_About this task_
Look below for the line containing "辦理時間：114年11月29日(星期六)"; from there, print each line exactly up to and including the line containing "參加對象：凡對志願服務有興趣者", and stop.

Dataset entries
§ §

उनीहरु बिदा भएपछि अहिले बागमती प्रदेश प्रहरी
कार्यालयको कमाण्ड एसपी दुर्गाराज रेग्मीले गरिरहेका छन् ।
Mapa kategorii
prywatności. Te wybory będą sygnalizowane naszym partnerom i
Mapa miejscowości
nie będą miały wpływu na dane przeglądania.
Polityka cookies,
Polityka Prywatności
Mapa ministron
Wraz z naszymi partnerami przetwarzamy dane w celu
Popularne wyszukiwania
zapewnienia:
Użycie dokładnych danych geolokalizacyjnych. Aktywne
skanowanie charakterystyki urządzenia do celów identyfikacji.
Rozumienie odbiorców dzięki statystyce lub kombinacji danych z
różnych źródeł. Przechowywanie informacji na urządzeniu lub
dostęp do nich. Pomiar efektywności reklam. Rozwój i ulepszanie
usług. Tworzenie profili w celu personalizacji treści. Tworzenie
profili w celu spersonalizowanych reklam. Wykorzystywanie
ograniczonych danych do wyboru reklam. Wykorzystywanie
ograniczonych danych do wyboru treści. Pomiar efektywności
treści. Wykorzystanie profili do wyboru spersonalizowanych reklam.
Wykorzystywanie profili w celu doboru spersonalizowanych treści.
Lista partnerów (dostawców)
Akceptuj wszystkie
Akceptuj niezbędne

§ §

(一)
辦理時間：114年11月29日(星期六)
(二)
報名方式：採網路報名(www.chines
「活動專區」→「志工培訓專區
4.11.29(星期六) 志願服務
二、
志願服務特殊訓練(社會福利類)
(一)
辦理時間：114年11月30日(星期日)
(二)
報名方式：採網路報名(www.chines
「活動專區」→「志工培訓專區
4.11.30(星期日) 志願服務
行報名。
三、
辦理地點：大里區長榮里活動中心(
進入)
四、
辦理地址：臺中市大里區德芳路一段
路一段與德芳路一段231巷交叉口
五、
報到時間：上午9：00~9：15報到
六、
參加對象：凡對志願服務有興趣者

§ §

_Result of the task_
辦理時間：114年11月29日(星期六)
(二)
報名方式：採網路報名(www.chines
「活動專區」→「志工培訓專區
4.11.29(星期六) 志願服務
二、
志願服務特殊訓練(社會福利類)
(一)
辦理時間：114年11月30日(星期日)
(二)
報名方式：採網路報名(www.chines
「活動專區」→「志工培訓專區
4.11.30(星期日) 志願服務
行報名。
三、
辦理地點：大里區長榮里活動中心(
進入)
四、
辦理地址：臺中市大里區德芳路一段
路一段與德芳路一段231巷交叉口
五、
報到時間：上午9：00~9：15報到
六、
參加對象：凡對志願服務有興趣者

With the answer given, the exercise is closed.